On Tue, 13 Jul 2010, Darren Hart wrote:

> Thanks to Thomas, Steven, and Mike for hashing this over me. After an
> IRC discussion with Thomas, I put the following together. It resolves
> the issue for me, Mike please test and let us know if it fixes it for
> you. A couple of points of discussion before we commit this:
> 
> The use of the new state flag, PI_WAKEUP_INPROGRESS, is pretty ugly.
> Would a new task_pi_blocked_on_valid() method be preferred (in
> rtmutex.c)? 
> 
> The new WARN_ON() in task_blocks_on_rt_mutex() is complex. It didn't
> exist before and we've now closed this gap, should we just drop it?

We can simplify it to:

	WARN_ON(task->pi_blocked_on &&
		task->pi_blocked_on != PI_WAKEUP_INPROGRESS);

We check for !=current and PI_WAKEUP_INPROGRESS just above.   
 
> I've added a couple BUG_ON()s in futex_wait_requeue_pi() dealing with
> the race with requeue and q.lock_ptr. I'd like to leave this for the
> time being if nobody strongly objects.
> -
>  	/*
> -	 * In order for us to be here, we know our q.key == key2, and since
> -	 * we took the hb->lock above, we also know that futex_requeue() has
> -	 * completed and we no longer have to concern ourselves with a wakeup
> -	 * race with the atomic proxy lock acquition by the requeue code.
> +	 * Avoid races with requeue and trying to block on two mutexes
> +	 * (hb->lock and uaddr2's rtmutex) by serializing access to
> +	 * pi_blocked_on with pi_lock and setting PI_BLOCKED_ON_PENDING.
> +	 */
> +	raw_spin_lock(&current->pi_lock);

  Needs to be raw_spin_lock_irq()

> +	if (current->pi_blocked_on) {
> +		raw_spin_unlock(&current->pi_lock);
> +	} else {
> +		current->pi_blocked_on = (struct rt_mutex_waiter *)PI_WAKEUP_INPROGRESS;

  #define PI_WAKEUP_INPROGRESS ((struct rt_mutex_waiter *) 1)
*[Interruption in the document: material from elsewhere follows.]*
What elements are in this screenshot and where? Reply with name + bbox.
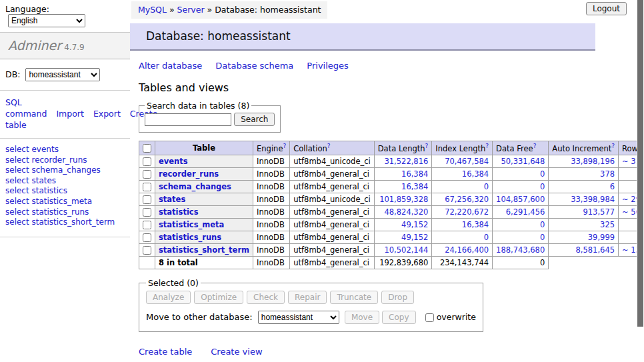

  perhaps ? That gets rid of all type casts

> +		raw_spin_unlock(&current->pi_lock);
> +
> +		spin_lock(&hb->lock);

  We need to cleanup current->pi_blocked_on here. If we succeed in the
  hb->lock fast path then we might leak the PI_WAKEUP_INPROGRESS to user space
  and the next requeue will fail.

> diff --git a/kernel/rtmutex.c b/kernel/rtmutex.c
> index 23dd443..0399108 100644
> --- a/kernel/rtmutex.c
> +++ b/kernel/rtmutex.c
> @@ -227,7 +227,7 @@ static int rt_mutex_adjust_prio_chain(struct task_struct *task,
>  	 * reached or the state of the chain has changed while we
>  	 * dropped the locks.
>  	 */
> -	if (!waiter || !waiter->task)
> +	if (!waiter || (long)waiter == PI_WAKEUP_INPROGRESS || !waiter->task)
>  		goto out_unlock_pi;

 Why do we need that check ? Either the requeue succeeded then
 task->pi_blocked_on is set to the real waiter or the wakeup won and
 we are in no lock chain.

 If we ever find a waiter with PI_WAKEUP_INPROGRESS set in
 rt_mutex_adjust_prio_chain() then it's a bug nothing else.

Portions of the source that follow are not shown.